Uma das falhas, há muito recorrentes, é a visão de um ensino centrado no professor, onde reinam as aulas expositivas e o aluno apenas absorve a informação, sem ter participação alguma na aula. Quando praticado em demasia, este ensino torna-se anacrónico, não acompanha a ‘evolução dos tempos’. Muitos autores defendem, pelo contrário, aulas onde o aluno possa participar, tomar decisões e onde o método de ensino seja adaptado a si e à sua aprendizagem. Claro que tendo um curriculum padronizado e uma pressão constante por resultados, torna-se difícil leccionar sob este modelo de literacia. Obviamente que o ideal será talvez praticar um meio-termo entre aulas expositivas e mais dinâmicas.
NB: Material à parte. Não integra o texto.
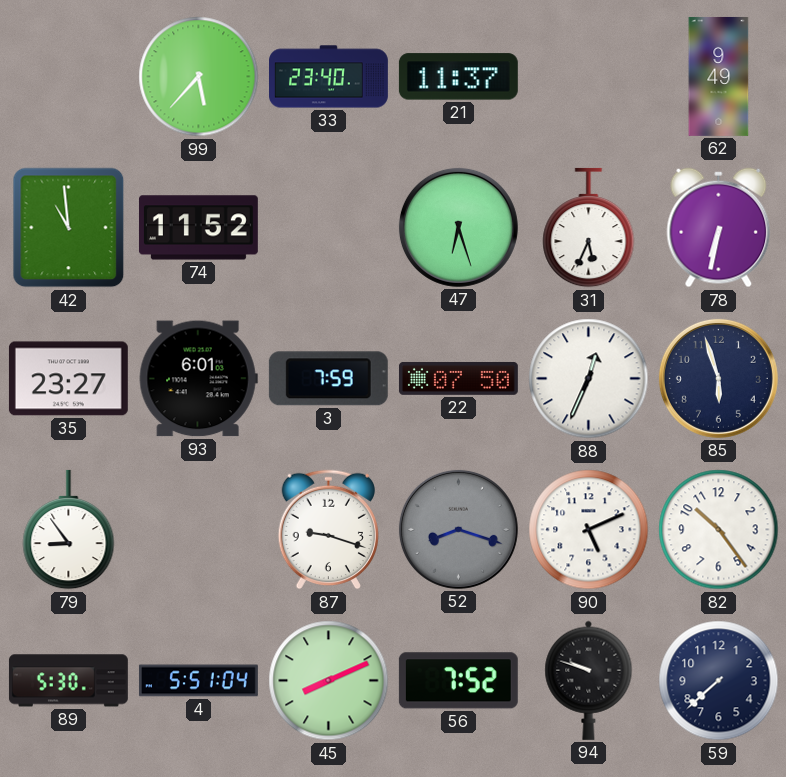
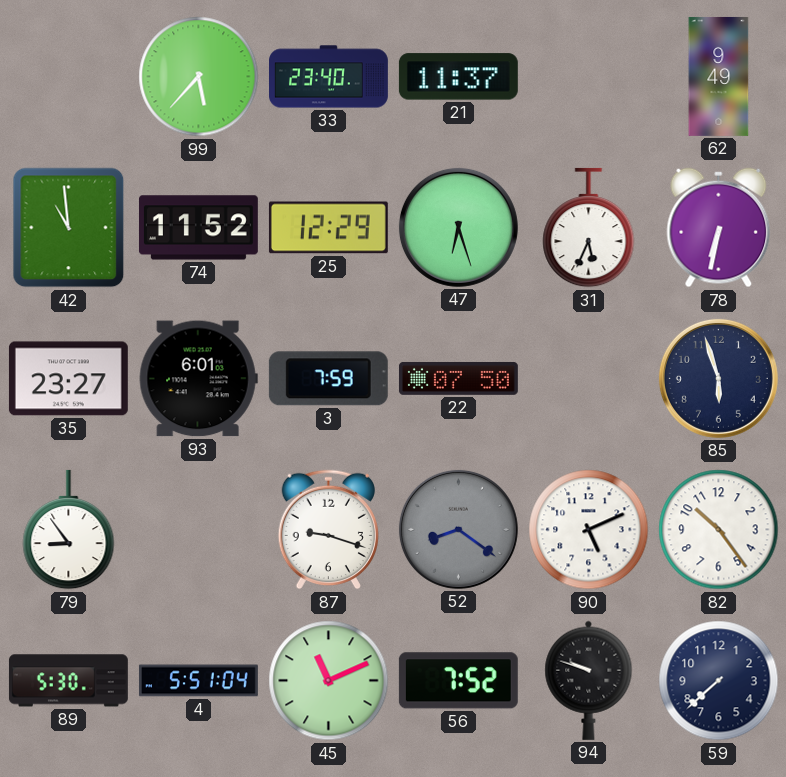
25: none -> 12:29
88: 12:34 -> none
52: 8:18 -> 8:21
45: 8:11 -> 11:11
Num tempo onde o mercado de trabalho está saturado, urge a necessidade de encontrar uma função na sociedade que não esteja já superlotada, que nos satisfaça e ainda que nos sustente. Parecem ser muitos requisitos, assim como não parece uma tarefa nada fácil. Uma das ferramentas defendidas em estudos de pedagogia é a criatividade. Sendo criativo e original, e tendo um pensamento divergente, torna-se mais fácil chegar à motivação e a algo que façamos e que nos distinga na sociedade.
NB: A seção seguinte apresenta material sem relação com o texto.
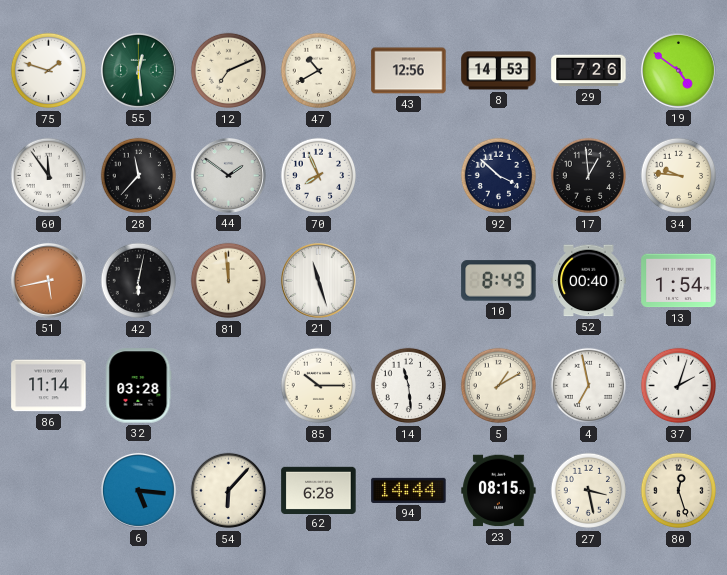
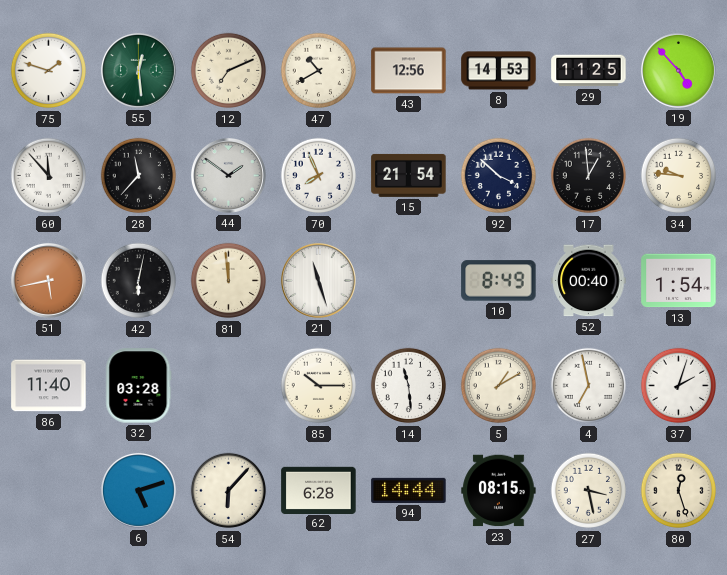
29: 7:26 -> 11:25
19: 4:51 -> 4:53
60: 11:54 -> 11:53
15: none -> 21:54
86: 11:14 -> 11:40
6: 5:16 -> 5:12
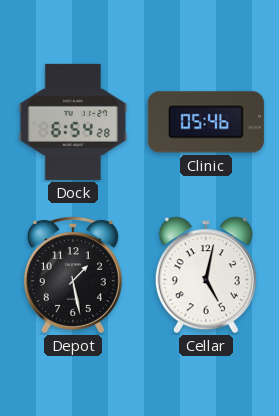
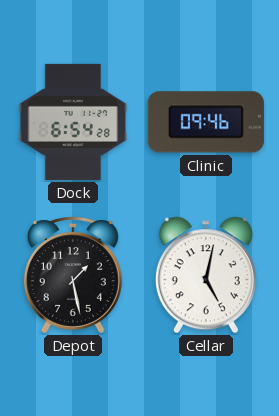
Clinic: 05:46 -> 09:46
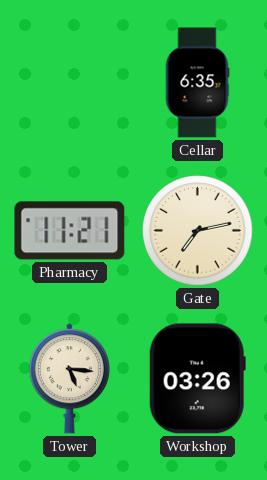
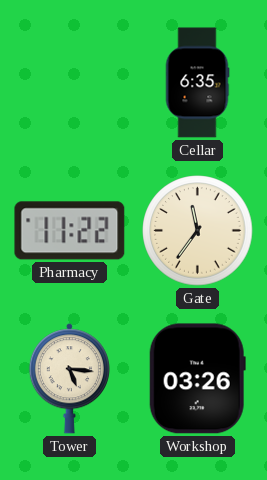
Pharmacy: 11:21 -> 11:22
Gate: 7:13 -> 11:36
Mas estará o ensino a favorecer o pensamento criativo dos alunos? Por vezes, este não permite caminhos diferenciados e criativos, por estar standardizado; não está conectado com as necessidades actuais; não motiva os alunos. Por vezes este ensino apenas quer cumprir a sua função de transmitir informação, sem deixar que os alunos a apliquem. Por vezes este ensino não é capaz de usar ferramentas mais actuais como as tecnologias disponíveis. Por vezes é preciso deixar o aluno “pôr as mãos na massa”.
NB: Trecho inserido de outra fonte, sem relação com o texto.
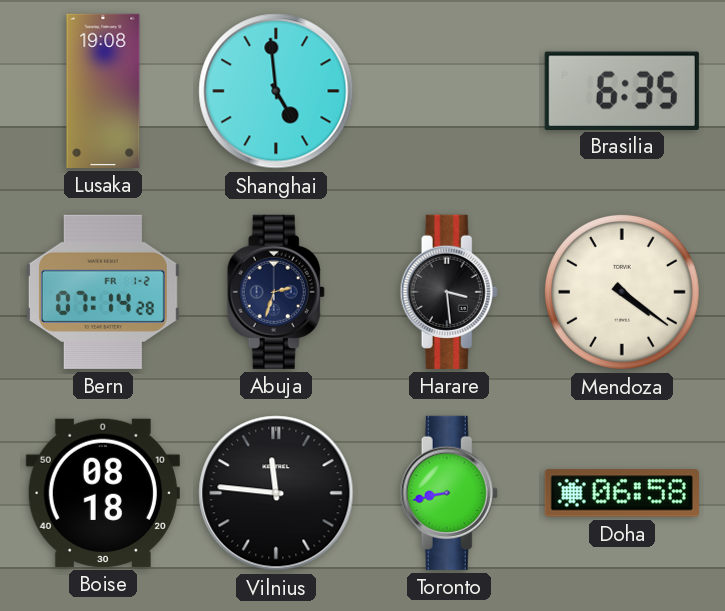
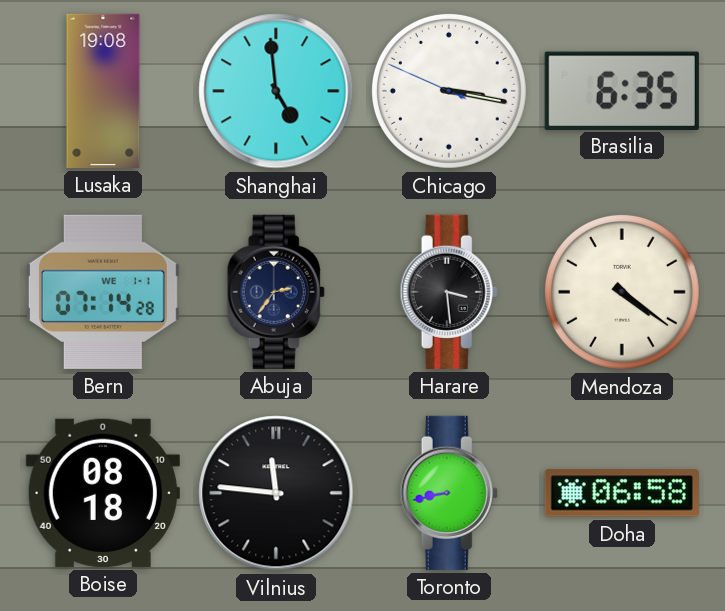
Chicago: none -> 3:16
Bern date: FR 1-2 -> WE 1-1
Abuja: 2:33 -> 2:36
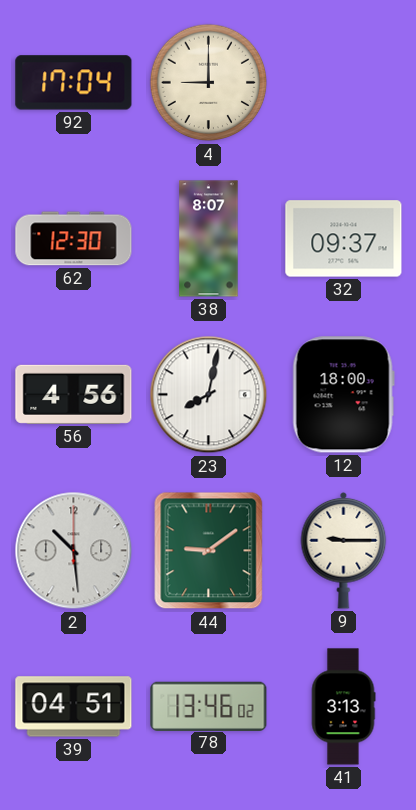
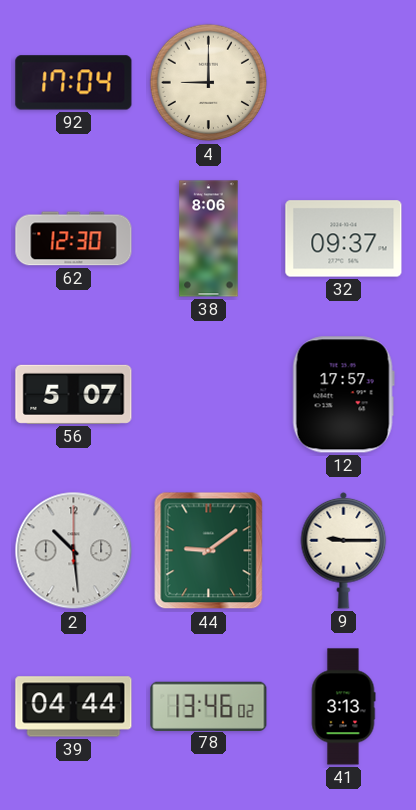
38: 8:07 -> 8:06
56: 4:56 -> 5:07
23: 8:02 -> none
12: 18:00 -> 17:57
39: 04:51 -> 04:44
Obviamente que não se defende aqui um modelo ideal de ensino, nem sequer se diz que não há coisas boas, porque há com certeza. Apenas se aponta algumas falhas que podem vir a ser colmatadas, e nas quais os futuros professores, formadores, directores, podem ter uma acção construtiva. Em todo o caso, é importante salientar que muitos dos alunos, têm conseguido encontrar a sua “essência”, ou seja, aquela área ou actividade em que se preenchem e na qual se sentem satisfeitos profissionalmente. É tarefa da escola continuar a proporcionar meios para que estes alunos cresçam e encontrem a tal “essência” ou o tal “je ne sais quois”.